The land is full of rain and dew and water-vapour and the humidity of the air;
nothing outside of the desert is ever dry. Drying the land and managing water, keeping
it in its place, thus begins to look like a doomed struggle against a fluid entropy; a literal
and metaphorical holding back of the flood-waters, a finger in the dam, or King Canute
failing to hold back the tides. Both anthropologists, as well as other cultural and social
theorists, have developed several metaphors related to water in order to think critically
about the globalisation, mobilities, post-colonialism and post-socialism. For example, in
Zygmunt Bauman’s notion of “liquid modernity”, liquidity and fluidity, water’s properties that most catch our imagination, are central and extremely powerful metaphors:
Liquids, unlike solids, cannot easily hold their shape. Fluids, so to speak,
neither fix space nor bind time. While solids have clear spatial dimensions but
neutralize the impact, and thus downgrade significance, of time (effectively
resist its flow or render it irrelevant), fluids do not keep to any shape for long
and are constantly ready (and prone) to change it; and so for them it is the
flow of time that counts, more than the space they happen to occupy: that
space, after all, they fill but ‘for a moment’. In a sense, solids cancel time; for
liquids, on the contrary, it is mostly time that matters (Bauman 2000: 2).

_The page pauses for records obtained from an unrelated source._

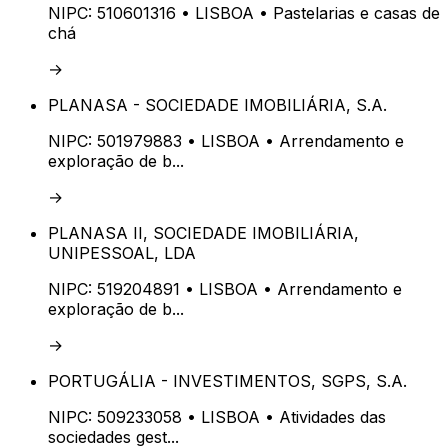
NIPC:
510601316
• LISBOA
• Pastelarias e casas de
chá
→
PLANASA - SOCIEDADE IMOBILIÁRIA, S.A.
NIPC:
501979883
• LISBOA
• Arrendamento e
exploração de b...
→
PLANASA II, SOCIEDADE IMOBILIÁRIA,
UNIPESSOAL, LDA
NIPC:
519204891
• LISBOA
• Arrendamento e
exploração de b...
→
PORTUGÁLIA - INVESTIMENTOS, SGPS, S.A.
NIPC:
509233058
• LISBOA
• Atividades das
sociedades gest...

Bauman celebrates the constant movement and change and discusses the rapidity of the mobility of people, images, information, goods, or capital as a means for the
liberation from physical spaces and places. Water is thus permeating different realms
and embodying different forms – liquid, solid, and vapour – it streams through people,
animals and plants, it forms physical water bodies, and informs various imaginative, sym-
Benjamin O. L. Bowles, Maarja Kaaristo, Nataša Rogelja Caf:
Dwelling on and with water – materialities, (im)mobilities and meanings: Introduction to the special issue
9
bolic, mythological and spiritual domains (Petrović-Šteger 2016). The watery metaphors
are also often used by the states that parallel the mobility of refugees with the flows and
flooding of water that needs to be controlled (Abid, Manan & Rahman 2017).

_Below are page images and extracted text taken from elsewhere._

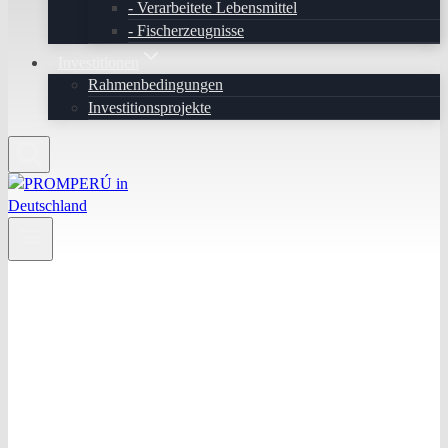
Verarbeitete Lebensmittel
Fischerzeugnisse
Investitionen
Rahmenbedingungen
Investitionsprojekte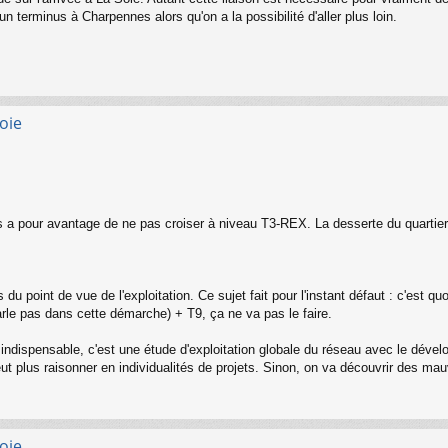
 un terminus à Charpennes alors qu'on a la possibilité d'aller plus loin.
oie
 a pour avantage de ne pas croiser à niveau T3-REX. La desserte du quartier s
du point de vue de l'exploitation. Ce sujet fait pour l'instant défaut : c'est q
rle pas dans cette démarche) + T9, ça ne va pas le faire.
ndispensable, c'est une étude d'exploitation globale du réseau avec le dévelop
t plus raisonner en individualités de projets. Sinon, on va découvrir des mauv
oie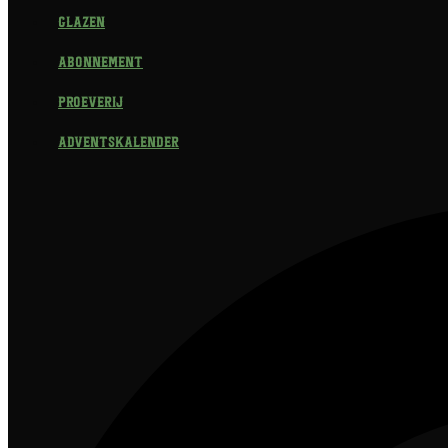
Glazen
Abonnement
Proeverij
Adventskalender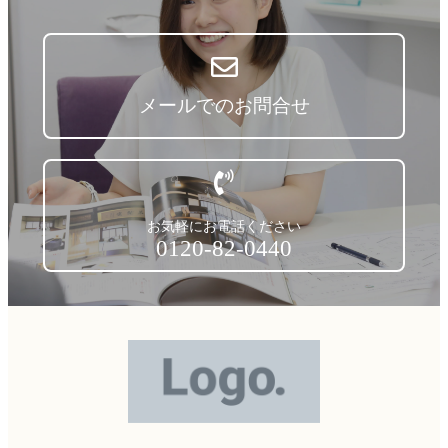
メールでのお問合せ
お気軽にお電話ください
0120-82-0440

Indeed, in much of the water scholarship so far, water is the Other of land, reproducing a reductive land–water dichotomy. Social scientists often tend towards a landbased, frequently sedentary perspective and look to ascertain how water is a special case
or, more extremely, a state of exception. This reinforces the idea of land as stable, hierarchically organised, capitalist, state power, and often clock-time dominated. Furthermore, describing water as liminal also implies stable categories of “water” and “land”.

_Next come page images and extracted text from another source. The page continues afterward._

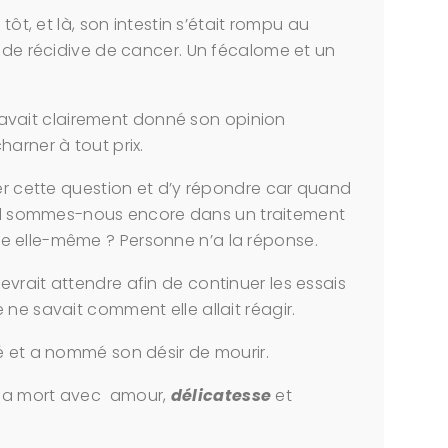
tôt, et là, son intestin s’était rompu au
s de récidive de cancer. Un fécalome et un
 m’avait clairement donné son opinion
harner à tout prix.
ser cette question et d’y répondre car quand
 sommes-nous encore dans un traitement
e elle-même ? Personne n’a la réponse.
vrait attendre afin de continuer les essais
ne savait comment elle allait réagir.
ré et a nommé son désir de mourir.
 la mort avec amour,
délicatesse
et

However, when viewed from the water, all phenomena are complex and ever-changing
vectors (Deleuze & Guattari 1988). It is clear that many people are positioned somewhere
between the solidity of land and the fluidity of water, and that their sociality comes to be
shaped by this constant negotiation and engagement. However, what of those who have
gone, to a greater or lesser extent, more or less permanently, onto the side of water? What
of those who have come to dwell on waterways, to reject the terra-centric logics of states,
to become permanently or temporarily resident on waterways?